No promo or stock copies of this were ever pressed up, but it features on Brenda's excellent Motown Anthology CD (pictured here). If you want this album - and you should - you'll have to buy the MP3 version, as it's out of print and CD copies now routinely change hands for hundreds and hundreds of dollars. Anyway. All label scans come from visitor contributions - if you'd like to send me a scan I don't have, or an improvement on what's already up here, please e-mail it to me at fosse8@gmail.com!There can be no greater illustration of the fickle nature of showbusiness, and the way Motown now handled acts who weren’t pulling their commercial weight, than the story of what was happening to Brenda Holloway in the summer of 1965.
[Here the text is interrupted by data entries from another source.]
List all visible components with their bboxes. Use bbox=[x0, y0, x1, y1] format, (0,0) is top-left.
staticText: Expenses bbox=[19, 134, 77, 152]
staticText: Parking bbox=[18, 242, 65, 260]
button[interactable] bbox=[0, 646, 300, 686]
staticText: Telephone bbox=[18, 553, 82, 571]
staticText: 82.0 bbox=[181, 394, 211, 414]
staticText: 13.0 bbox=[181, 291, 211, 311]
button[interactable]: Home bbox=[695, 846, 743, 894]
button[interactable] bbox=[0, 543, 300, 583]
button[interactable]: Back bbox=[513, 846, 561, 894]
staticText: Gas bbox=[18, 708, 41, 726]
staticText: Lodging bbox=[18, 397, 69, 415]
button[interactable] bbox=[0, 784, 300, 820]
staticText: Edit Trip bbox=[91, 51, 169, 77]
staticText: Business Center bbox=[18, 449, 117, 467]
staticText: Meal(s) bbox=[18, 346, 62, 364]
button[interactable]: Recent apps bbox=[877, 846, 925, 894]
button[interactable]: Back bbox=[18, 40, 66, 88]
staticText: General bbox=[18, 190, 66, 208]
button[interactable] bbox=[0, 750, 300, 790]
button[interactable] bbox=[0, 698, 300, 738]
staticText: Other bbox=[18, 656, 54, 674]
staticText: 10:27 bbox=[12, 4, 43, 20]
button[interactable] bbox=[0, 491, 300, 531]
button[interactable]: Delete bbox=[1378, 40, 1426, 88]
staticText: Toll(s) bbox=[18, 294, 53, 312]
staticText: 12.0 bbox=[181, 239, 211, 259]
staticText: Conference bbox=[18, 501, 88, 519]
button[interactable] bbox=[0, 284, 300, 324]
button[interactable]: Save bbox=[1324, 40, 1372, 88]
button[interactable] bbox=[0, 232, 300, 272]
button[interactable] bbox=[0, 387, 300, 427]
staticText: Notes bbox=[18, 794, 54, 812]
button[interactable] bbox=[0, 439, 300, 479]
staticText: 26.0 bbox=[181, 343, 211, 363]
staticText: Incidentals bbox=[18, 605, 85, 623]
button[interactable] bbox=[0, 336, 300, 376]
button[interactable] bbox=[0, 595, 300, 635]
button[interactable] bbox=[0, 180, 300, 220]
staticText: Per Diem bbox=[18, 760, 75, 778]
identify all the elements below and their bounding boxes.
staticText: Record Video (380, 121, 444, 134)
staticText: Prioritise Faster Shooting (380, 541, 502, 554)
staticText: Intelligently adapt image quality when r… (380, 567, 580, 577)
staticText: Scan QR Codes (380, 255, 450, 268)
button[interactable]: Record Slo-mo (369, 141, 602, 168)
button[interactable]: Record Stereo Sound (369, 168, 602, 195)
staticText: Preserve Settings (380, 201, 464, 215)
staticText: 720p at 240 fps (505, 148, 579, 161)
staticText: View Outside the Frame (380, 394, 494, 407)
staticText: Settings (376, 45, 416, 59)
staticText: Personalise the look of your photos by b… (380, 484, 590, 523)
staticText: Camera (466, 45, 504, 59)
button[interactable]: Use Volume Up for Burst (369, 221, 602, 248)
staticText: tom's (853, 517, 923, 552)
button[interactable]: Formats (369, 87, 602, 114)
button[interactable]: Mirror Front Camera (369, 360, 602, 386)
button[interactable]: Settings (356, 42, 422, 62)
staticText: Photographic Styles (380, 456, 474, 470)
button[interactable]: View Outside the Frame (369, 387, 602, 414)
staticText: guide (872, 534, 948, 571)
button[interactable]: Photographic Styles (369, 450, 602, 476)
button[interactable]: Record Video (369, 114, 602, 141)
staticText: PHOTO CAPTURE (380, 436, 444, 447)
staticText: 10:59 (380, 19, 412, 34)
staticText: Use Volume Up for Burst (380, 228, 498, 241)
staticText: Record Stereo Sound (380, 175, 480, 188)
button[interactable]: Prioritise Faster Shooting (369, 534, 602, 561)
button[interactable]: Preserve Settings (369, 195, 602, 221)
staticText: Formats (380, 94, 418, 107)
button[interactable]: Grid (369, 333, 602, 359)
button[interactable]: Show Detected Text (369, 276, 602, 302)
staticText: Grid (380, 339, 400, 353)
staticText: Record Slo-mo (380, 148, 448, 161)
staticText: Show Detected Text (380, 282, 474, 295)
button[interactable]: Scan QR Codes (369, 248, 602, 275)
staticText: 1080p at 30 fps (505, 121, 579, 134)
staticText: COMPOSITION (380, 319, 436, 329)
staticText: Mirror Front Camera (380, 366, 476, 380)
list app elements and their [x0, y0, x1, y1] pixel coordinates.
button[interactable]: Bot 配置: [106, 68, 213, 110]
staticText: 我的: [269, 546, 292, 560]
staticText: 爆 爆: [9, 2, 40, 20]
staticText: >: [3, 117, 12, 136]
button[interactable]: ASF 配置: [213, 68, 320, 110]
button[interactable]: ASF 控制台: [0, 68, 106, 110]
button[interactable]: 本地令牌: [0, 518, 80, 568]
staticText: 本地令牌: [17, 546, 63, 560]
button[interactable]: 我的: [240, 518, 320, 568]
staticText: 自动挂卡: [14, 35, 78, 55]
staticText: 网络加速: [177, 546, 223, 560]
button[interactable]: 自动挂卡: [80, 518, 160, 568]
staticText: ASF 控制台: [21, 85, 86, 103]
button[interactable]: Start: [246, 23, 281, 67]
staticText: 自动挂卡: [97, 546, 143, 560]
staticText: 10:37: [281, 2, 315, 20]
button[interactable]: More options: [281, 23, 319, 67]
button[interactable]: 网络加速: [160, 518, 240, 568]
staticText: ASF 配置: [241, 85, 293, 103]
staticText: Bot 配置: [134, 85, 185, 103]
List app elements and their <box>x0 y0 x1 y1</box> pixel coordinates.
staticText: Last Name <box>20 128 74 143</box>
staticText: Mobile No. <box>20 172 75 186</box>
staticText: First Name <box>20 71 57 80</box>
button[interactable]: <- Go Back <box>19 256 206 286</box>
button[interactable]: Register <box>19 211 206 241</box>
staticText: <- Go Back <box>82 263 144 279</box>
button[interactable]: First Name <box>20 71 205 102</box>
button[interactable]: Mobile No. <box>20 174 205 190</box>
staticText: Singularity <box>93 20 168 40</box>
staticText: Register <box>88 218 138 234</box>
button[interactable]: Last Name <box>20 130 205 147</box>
When Brenda was invited to join the Beatles’ upcoming American tour (following in the footsteps of Mary Wells, the Fabs being big Motown fans), an itinerary which would soon take in the unprecedented show at Shea Stadium in front of 55,000 screaming Beatlemaniacs, it must have seemed to outside observers that things were still going smoothly. Miss Holloway had been the “It” girl of the previous spring, earmarked for great things, and this would have seemed like another step in the right direction.

But in reality, the Beatles engagement was a rare positive in what was becoming a terribly disappointing time, a temporary high papering over the cracks that had started to develop. Back in the corridors of Hitsville, where she was already unpopular for her West Coast background and sometimes uncouth demeanour, and where (as the Velvelettes had already found to their cost) an extended absence could see you lose ground you’d never make up again, Brenda Holloway was in danger of becoming irrelevant.

Back in the spring of 1964, when she had first hit it big with Every Little Bit Hurts, her sun had looked like it would never set; bold, beautiful and possessed of a powerful voice, her début Motown single had sailed into the high reaches of the charts, an album following swiftly on its heels, and everyone had her down as One To Watch, tipped to be a big star. So big, in fact, that Motown were able to use her burgeoning reputation as a bargaining chip to get package tour gigs for a struggling, little-known girl group they’d had on their books for years.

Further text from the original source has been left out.